Plaintiff’s Hearing Testimony
Plaintiff testified at her hearing as follows: Plaintiff lived in a house with her
husband, although she and her husband did not get along or interact. (Tr. 35.) She
had an associates degree in computer information systems, as well as numerous
certifications in information technology. (Tr. 38.) She suffered a disassociation
disorder; that is, she suffered episodes where she lost awareness of time and had no
memory of periods of time. (Tr. 47.) These episodes occurred weekly. (Tr. 47.) Her
doctors associated the problem with post-traumatic stress. (Tr. 49.) She had a driver’s
license but she had not driven in two years because she had, on various occasions, lost
awareness of her surroundings or destination while driving. (TR. 36.) One on
occasion, she drove from Cleveland to Toledo without realizing it, and on another she
hit and severely injured another person. (Tr. 37.)

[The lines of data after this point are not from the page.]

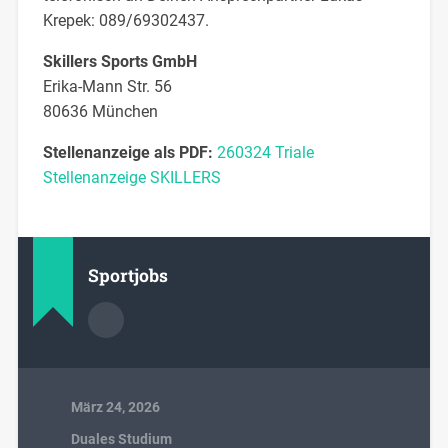
Krepek: 089/69302437.
Skillers Sports GmbH
Erika-Mann Str. 56
80636 München
Stellenanzeige als PDF:
260324 Triale
Stellenanzeige SKILLERS
Sportjobs
März 24, 2026
Duales Studium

Plaintiff lacked concentration and memory. (Tr. 5.4) She suffered nightmares
every night. (Tr. 50.) She could not sleep unless she took Seroquel, and she averaged
only three hours of sleep at night. (Tr. 56.) Consequently, she was fatigued during the
day. (Tr. 56.) Plaintiff suffered depression; she cried often, lost contact with people
(including her family), avoided “calls,” and suffered panic attacks. (Tr. 51-52.) Since
she began taking new medication, she suffered panic attacks every other day; and the
panic attacks lasted for approximately five hours at a time. (Tr. 52.) She was
embarrassed by her panic attacks and she avoided situations that might trigger them
and in which people might see her. (Tr. 52-53.)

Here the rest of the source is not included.